[Page-level text extractions]
━━━

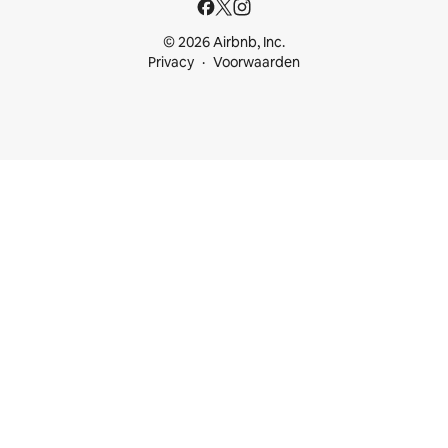
© 2026 Airbnb, Inc.
Privacy
Voorwaarden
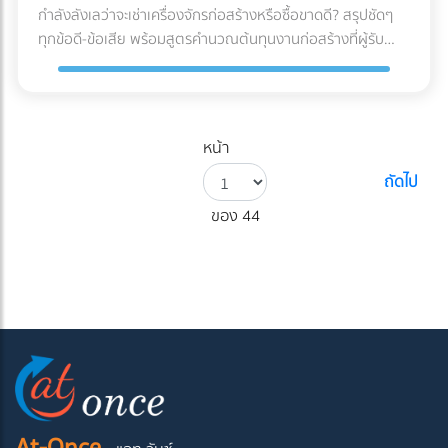
กำลังลังเลว่าจะเช่าเครื่องจักรก่อสร้างหรือซื้อขาดดี? สรุปชัดๆ
ทุกข้อดี-ข้อเสีย พร้อมสูตรคำนวณต้นทุนงานก่อสร้างที่ผู้รับ
เหมามือใหม่ต้องรู้ก่อนตัดสินใจ!
หน้า
ถัดไป
ของ 44
At-Once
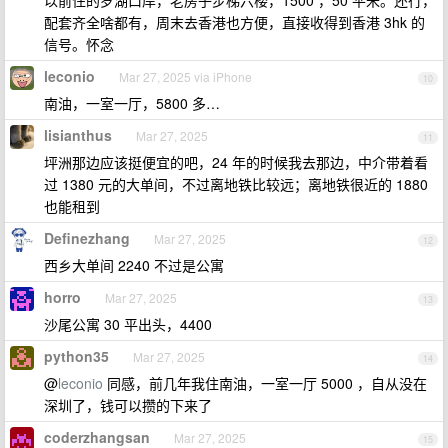
以前住的罗湖口岸，老房子步梯六楼，1500 ，50 平米。还行，
配套齐全啥都有，周末去香港也方便，直接收得到香港 3hk 的
信号。怀念
leconio
Mar 27, 2025 via iPhone
10
南油，一室一厅，5800 多…
lisianthus
Mar 27, 2025
11
坪洲那边应该挺便宜的吧，24 年的时候我去那边，中介带着看
过 1380 元的大单间，不过离地铁比较远；离地铁很近的 1880
也能租到
Definezhang
Mar 27, 2025
12
西乡大单间 2240 不过是公寓
horro
Mar 27, 2025
13
沙尾公寓 30 平出头，4400
python35
Mar 27, 2025
14
@
leconio
同感，前几年我住南油，一室一厅 5000 ，自从没在
深圳了，钱可以攒的下来了
coderzhangsan
Mar 27, 2025
15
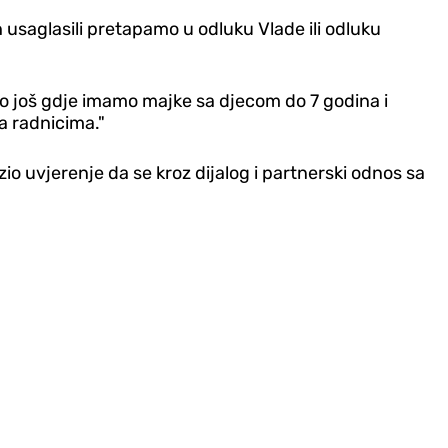
saglasili pretapamo u odluku Vlade ili odluku
no još gdje imamo majke sa djecom do 7 godina i
a radnicima."
io uvjerenje da se kroz dijalog i partnerski odnos sa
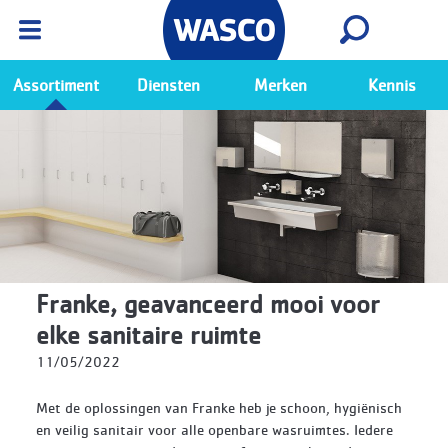
Wasco App
Bekijk
Ga naar de Wasco app
Assortiment
Diensten
Merken
Kennis
Franke, geavanceerd mooi voor
elke sanitaire ruimte
11/05/2022
Met de oplossingen van Franke heb je schoon, hygiënisch
en veilig sanitair voor alle openbare wasruimtes. Iedere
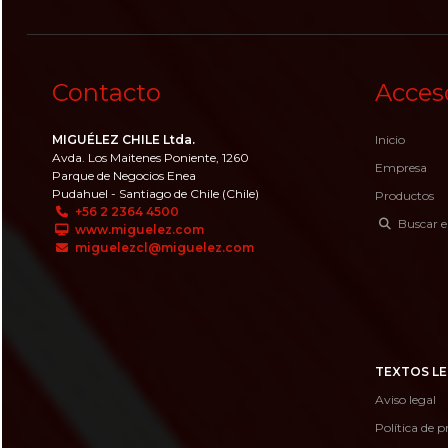
Contacto
Acces
MIGUÉLEZ CHILE Ltda.
Inicio
Avda. Los Maitenes Poniente, 1260
Empresa
Parque de Negocios Enea
Pudahuel - Santiago de Chile (Chile)
Productos
+56 2 2364 4500
Buscar e
www.miguelez.com
miguelezcl@miguelez.com
TEXTOS LE
Aviso legal
Política de p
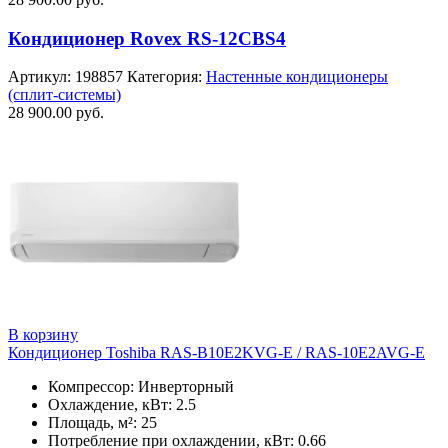
Кондиционер Rovex RS-12CBS4
Артикул:
198857
Категория:
Настенные кондиционеры
(сплит-системы)
28 900.00
руб.
В корзину
Кондиционер Toshiba RAS-B10E2KVG-E / RAS-10E2AVG-E
Компрессор: Инверторный
Охлаждение, кВт: 2.5
Площадь, м²: 25
Потребление при охлаждении, кВт: 0.66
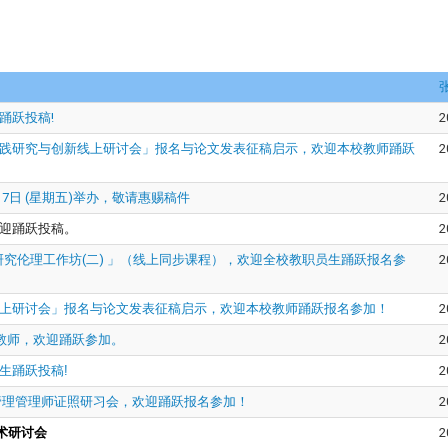
踊跃投稿!
2
实践研究与创新线上研讨会」报名与论文发表征稿启示，欢迎本校教师踊跃
2
17日 (星期五)举办，敬请惠赐稿件
2
迎踊跃投稿。
2
中区研究伦理工作坊(二) 」（线上同步课程），欢迎全校教职员生踊跃报名参
2
线上研讨会」报名与论文发表征稿启示，欢迎本校教师踊跃报名参加！
2
之教师，欢迎踊跃参加。
2
生踊跃投稿!
2
碳管理管理师证照研习会，欢迎踊跃报名参加！
2
术研讨会
2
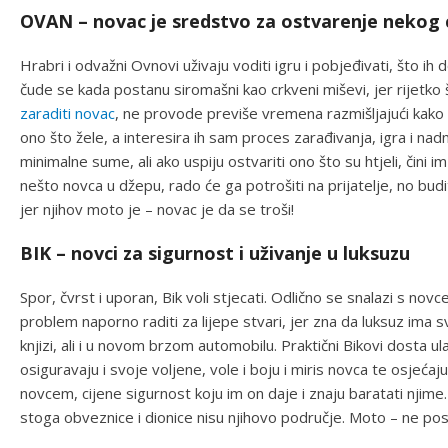
OVAN – novac je sredstvo za ostvarenje nekog c
Hrabri i odvažni Ovnovi uživaju voditi igru i pobjeđivati, što ih 
čude se kada postanu siromašni kao crkveni miševi, jer rijetko
zaraditi novac
, ne provode previše vremena razmišljajući kako
ono što žele, a interesira ih sam proces zarađivanja, igra i nad
minimalne sume, ali ako uspiju ostvariti ono što su htjeli, čini i
nešto novca u džepu, rado će ga potrošiti na prijatelje, no bu
jer njihov moto je – novac je da se troši!
BIK – novci za sigurnost i uživanje u luksuzu
Spor, čvrst i uporan, Bik voli stjecati. Odlično se snalazi s novce
problem naporno raditi za lijepe stvari, jer zna da luksuz ima 
knjizi, ali i u novom brzom automobilu. Praktični Bikovi dosta ula
osiguravaju i svoje voljene, vole i boju i miris novca te osjeća
novcem, cijene sigurnost koju im on daje i znaju baratati njime
stoga obveznice i dionice nisu njihovo područje. Moto – ne pos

━━━

Exercise aim: An exact reproduction of every record above is required, with no pictures included.

Result of this task:
© 2026 Airbnb, Inc.
Privacy
Voorwaarden
กำลังลังเลว่าจะเช่าเครื่องจักรก่อสร้างหรือซื้อขาดดี? สรุปชัดๆ
ทุกข้อดี-ข้อเสีย พร้อมสูตรคำนวณต้นทุนงานก่อสร้างที่ผู้รับ
เหมามือใหม่ต้องรู้ก่อนตัดสินใจ!
หน้า
ถัดไป
ของ 44
At-Once
以前住的罗湖口岸，老房子步梯六楼，1500 ，50 平米。还行，
配套齐全啥都有，周末去香港也方便，直接收得到香港 3hk 的
信号。怀念
leconio
Mar 27, 2025 via iPhone
10
南油，一室一厅，5800 多…
lisianthus
Mar 27, 2025
11
坪洲那边应该挺便宜的吧，24 年的时候我去那边，中介带着看
过 1380 元的大单间，不过离地铁比较远；离地铁很近的 1880
也能租到
Definezhang
Mar 27, 2025
12
西乡大单间 2240 不过是公寓
horro
Mar 27, 2025
13
沙尾公寓 30 平出头，4400
python35
Mar 27, 2025
14
@
leconio
同感，前几年我住南油，一室一厅 5000 ，自从没在
深圳了，钱可以攒的下来了
coderzhangsan
Mar 27, 2025
15
saglasili pretapamo u odluku Vlade ili odluku
no još gdje imamo majke sa djecom do 7 godina i
a radnicima."
io uvjerenje da se kroz dijalog i partnerski odnos sa
Wasco App
Bekijk
Ga naar de Wasco app
Assortiment
Diensten
Merken
Kennis
Franke, geavanceerd mooi voor
elke sanitaire ruimte
11/05/2022
Met de oplossingen van Franke heb je schoon, hygiënisch
en veilig sanitair voor alle openbare wasruimtes. Iedere
Contacto
Acces
MIGUÉLEZ CHILE Ltda.
Inicio
Avda. Los Maitenes Poniente, 1260
Empresa
Parque de Negocios Enea
Pudahuel - Santiago de Chile (Chile)
Productos
+56 2 2364 4500
Buscar e
www.miguelez.com
miguelezcl@miguelez.com
TEXTOS LE
Aviso legal
Política de p
Кондиционер Rovex RS-12CBS4
Артикул:
198857
Категория:
Настенные кондиционеры
(сплит-системы)
28 900.00
руб.
В корзину
Кондиционер Toshiba RAS-B10E2KVG-E / RAS-10E2AVG-E
Компрессор: Инверторный
Охлаждение, кВт: 2.5
Площадь, м²: 25
Потребление при охлаждении, кВт: 0.66
踊跃投稿!
2
实践研究与创新线上研讨会」报名与论文发表征稿启示，欢迎本校教师踊跃
2
17日 (星期五)举办，敬请惠赐稿件
2
迎踊跃投稿。
2
中区研究伦理工作坊(二) 」（线上同步课程），欢迎全校教职员生踊跃报名参
2
线上研讨会」报名与论文发表征稿启示，欢迎本校教师踊跃报名参加！
2
之教师，欢迎踊跃参加。
2
生踊跃投稿!
2
碳管理管理师证照研习会，欢迎踊跃报名参加！
2
术研讨会
2
OVAN – novac je sredstvo za ostvarenje nekog c
Hrabri i odvažni Ovnovi uživaju voditi igru i pobjeđivati, što ih 
čude se kada postanu siromašni kao crkveni miševi, jer rijetko
zaraditi novac
, ne provode previše vremena razmišljajući kako
ono što žele, a interesira ih sam proces zarađivanja, igra i nad
minimalne sume, ali ako uspiju ostvariti ono što su htjeli, čini i
nešto novca u džepu, rado će ga potrošiti na prijatelje, no bu
jer njihov moto je – novac je da se troši!
BIK – novci za sigurnost i uživanje u luksuzu
Spor, čvrst i uporan, Bik voli stjecati. Odlično se snalazi s novce
problem naporno raditi za lijepe stvari, jer zna da luksuz ima 
knjizi, ali i u novom brzom automobilu. Praktični Bikovi dosta ula
osiguravaju i svoje voljene, vole i boju i miris novca te osjeća
novcem, cijene sigurnost koju im on daje i znaju baratati njime
stoga obveznice i dionice nisu njihovo područje. Moto – ne pos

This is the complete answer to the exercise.